TASK DIRECTIONS ▸ Below are entries; work out how many of their lines include the string "dokonać", and reply with the number only.

[Records contained in a dataset]
--------------------------------------------------
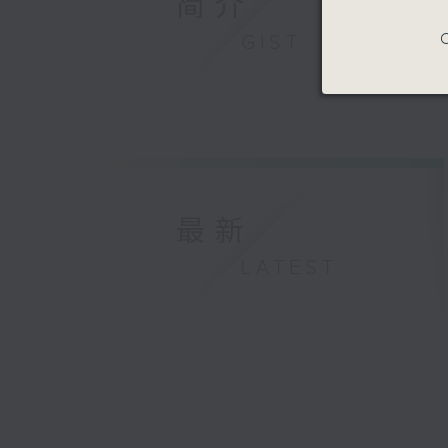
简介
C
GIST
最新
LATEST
--------------------------------------------------
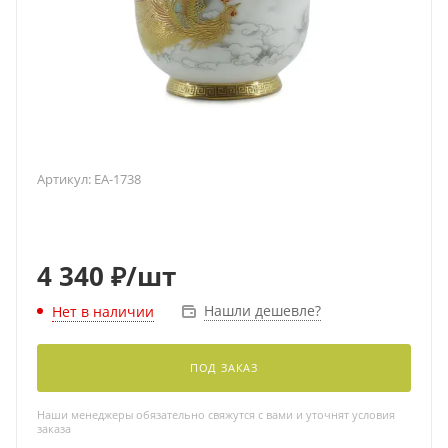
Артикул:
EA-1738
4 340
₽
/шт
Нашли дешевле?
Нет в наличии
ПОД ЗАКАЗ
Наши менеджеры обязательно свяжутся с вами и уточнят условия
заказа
--------------------------------------------------
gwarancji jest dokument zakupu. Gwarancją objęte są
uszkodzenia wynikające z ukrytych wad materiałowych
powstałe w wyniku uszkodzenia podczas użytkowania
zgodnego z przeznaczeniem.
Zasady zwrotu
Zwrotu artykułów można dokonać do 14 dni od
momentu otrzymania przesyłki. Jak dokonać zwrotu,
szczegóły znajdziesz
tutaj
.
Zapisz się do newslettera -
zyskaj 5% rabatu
--------------------------------------------------
SOLUTION ▸ 2